Hello Thomas,
> modular_multiply() is an interesting device. I will leave this to
> committers with a stronger mathematical background than me, but I have
> a small comment in passing:
For testing this function, I have manually commented out the various
shortcuts so that the manual multiplication code is always used, and the
tests passed. I just did it again.
> +#ifdef HAVE__BUILTIN_POPCOUNTLL
> + return __builtin_popcountll(n);
> +#else /* use clever no branching bitwise operator version */
>
> I think it is not enough for the compiler to have
> __builtin_popcountll(). The CPU that this is eventually executed on
> must actually have the POPCNT instruction[1] (or equivalent on ARM,
> POWER etc), or the program will die with SIGILL.
Hmmm, I'd be pretty surprised: The point of the builtin is to delegate to
the compiler the hassle of selecting the best option available, depending
on target hardware class: whether it issues a cpu/sse4 instruction is
not/should not be our problem.
> There are CPUs in circulation produced in this decade that don't have
> it.
Then the compiler, when generating code that is expected to run for a
large class of hardware which include such old ones, should not use a
possibly unavailable instruction, or the runtime should take
responsability for dynamically selecting a viable option.
My understanding is that it should always be safe to call __builtin_XYZ
functions when available. Then if you compile saying that you want code
specific to cpu X and then run it on cpu Y and it fails, basically you
just shot yourself in the foot.
> I have previously considered something like this[2], but realised you
> would therefore need a runtime check. There are a couple of ways to do
> that: see commit a7a73875 for one example, also
> __builtin_cpu_supports(), and direct CPU ID bit checks (some platforms).
> There is also the GCC "multiversion" system that takes care of that for
> you but that worked only for C++ last time I checked.

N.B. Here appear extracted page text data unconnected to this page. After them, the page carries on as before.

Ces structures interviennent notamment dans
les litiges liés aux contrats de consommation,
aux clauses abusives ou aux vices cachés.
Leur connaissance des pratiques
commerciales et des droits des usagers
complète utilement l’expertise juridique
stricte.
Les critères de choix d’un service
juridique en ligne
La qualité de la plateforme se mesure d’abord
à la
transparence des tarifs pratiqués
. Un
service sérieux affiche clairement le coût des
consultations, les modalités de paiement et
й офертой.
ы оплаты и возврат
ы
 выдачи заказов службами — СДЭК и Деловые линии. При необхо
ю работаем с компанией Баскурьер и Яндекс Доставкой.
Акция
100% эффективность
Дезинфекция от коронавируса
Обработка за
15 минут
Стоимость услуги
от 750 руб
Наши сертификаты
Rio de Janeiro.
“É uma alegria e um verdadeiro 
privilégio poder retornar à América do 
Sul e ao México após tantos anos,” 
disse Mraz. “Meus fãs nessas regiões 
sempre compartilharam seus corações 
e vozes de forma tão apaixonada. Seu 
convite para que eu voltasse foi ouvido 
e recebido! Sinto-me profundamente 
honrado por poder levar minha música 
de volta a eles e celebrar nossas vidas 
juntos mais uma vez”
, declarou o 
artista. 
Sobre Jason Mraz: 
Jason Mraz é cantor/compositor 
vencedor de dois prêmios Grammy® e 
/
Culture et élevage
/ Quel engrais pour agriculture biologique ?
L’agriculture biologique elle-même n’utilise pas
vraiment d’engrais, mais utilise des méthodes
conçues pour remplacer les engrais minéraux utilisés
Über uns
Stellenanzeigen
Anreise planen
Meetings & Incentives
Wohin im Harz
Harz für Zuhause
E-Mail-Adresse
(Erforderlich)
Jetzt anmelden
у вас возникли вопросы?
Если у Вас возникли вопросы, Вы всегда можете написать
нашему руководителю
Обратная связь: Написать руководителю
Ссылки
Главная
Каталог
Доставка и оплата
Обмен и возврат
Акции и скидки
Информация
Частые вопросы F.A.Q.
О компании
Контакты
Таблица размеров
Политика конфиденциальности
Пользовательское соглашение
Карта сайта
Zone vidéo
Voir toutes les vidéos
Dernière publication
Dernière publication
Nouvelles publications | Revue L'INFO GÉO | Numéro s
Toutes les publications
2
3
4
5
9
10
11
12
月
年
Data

ISTM that the purpose of a dynamic check would be to have the better
hardware benefit even when compiling for a generic class of hardware which
may or may not have the better option.
This approach is fine for reaching a better performance/portability
compromise, but I do not think that it is that useful for pgbench to go to
this level of optimization, unless someone else takes care, hence the
compiler builtin.
An interesting side effect of your mail is that while researching a bit on
the subject I noticed __builtin_clzll() which helps improve the nbits code
compared to using popcount. Patch attached uses CLZ insted of POPCOUNT.
--
Fabien.